Sure. I know that things happen. But those things, they don’t happen to me. I have LOTS of time! I am (relatively) young! Right? Time. It shouldn’t concern me. Yet that thought is always there. At the back of my mind.
I avoid hot button topics like “The end of the world” and “What if…” and dance through life enjoying as much as I can, wishing the sun would shine more.
But that thought. Its there. Always. Constantly. Quietly. It reminds me. That time? Is NOT a sure thing.
Infact, Time is a vapor.
“Why, you do not even know what will happen tomorrow. What is your life? You are a mist that appears for a little while and then vanishes.” – James 4:14
And so lately I have been thinking about this. And while I really cant say it has changed my attitude, I have began to realize something.
Last week at Bible Study the topic was on “Suffering for your Faith.” And to be honest, I could not think of a single time that I had actually suffered. Oh sure, Im like everyone else “Woah is me. Life is hard!” And Im not saying its not, Im saying that I have never suffered, for what REALLY matters.

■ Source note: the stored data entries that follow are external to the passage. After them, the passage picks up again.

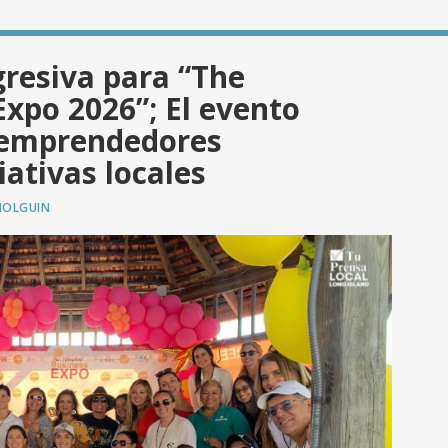
resiva para “The
xpo 2026”; El evento
a emprendedores
iativas locales
HOLGUIN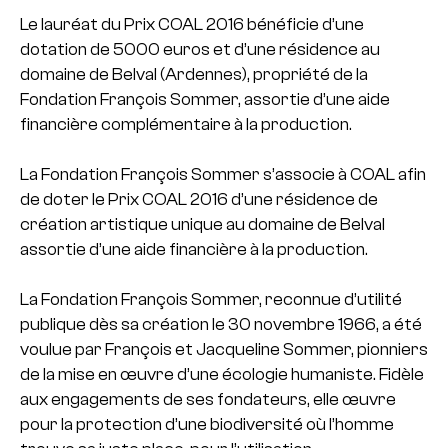
Le lauréat du Prix COAL 2016 bénéficie d’une
dotation de 5000 euros et d’une résidence au
domaine de Belval (Ardennes), propriété de la
Fondation François Sommer, assortie d’une aide
financière complémentaire à la production.
La Fondation François Sommer s’associe à COAL afin
de doter le Prix COAL 2016 d’une résidence de
création artistique unique au domaine de Belval
assortie d’une aide financière à la production.
La Fondation François Sommer, reconnue d’utilité
publique dès sa création le 30 novembre 1966, a été
voulue par François et Jacqueline Sommer, pionniers
de la mise en œuvre d’une écologie humaniste. Fidèle
aux engagements de ses fondateurs, elle œuvre
pour la protection d’une biodiversité où l’homme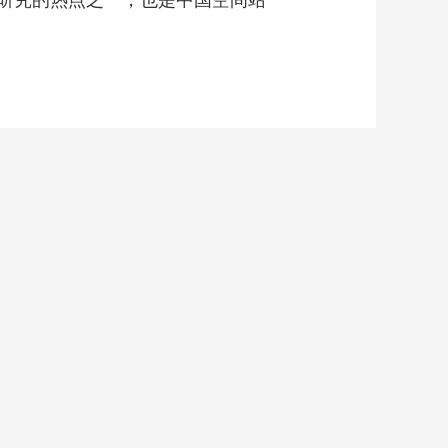
研究的热点之一，也是中国空间站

And it hit me – how many times do I go OUT of my way to avoid confrontation with someone over my faith? How many times would I rather not “Talk” about religion or God, or something else that is really important? How many times have I wished that seat on the plane next to me is empty – because I really don’t feel like getting into an uncomfortable conversation with someone?
This life? Is so short. What is a little suffering? What is a little pain? And really? What is this world if I am dancing around like I am untouchable, while being worried about someone questioning my faith.
Ouch.
Time is not promised to us. Life is so very short, and it is hard enough (and really pointless enough!) without taking the one thing worth living for out of it.
I often think it would be so awesome to go on a Missions Trip again, but then I stop. And think. And realize something. If I cant even share my faith, my God with people in my own language? People I know? Then HOW am I going to go somewhere I don’t know, to people I don’t know, with a language I don’t know – and expect to do ANY bit of good. It starts here. In my town. In my backyard. In my own heart. Really…its time, to start “suffering” for what really matters.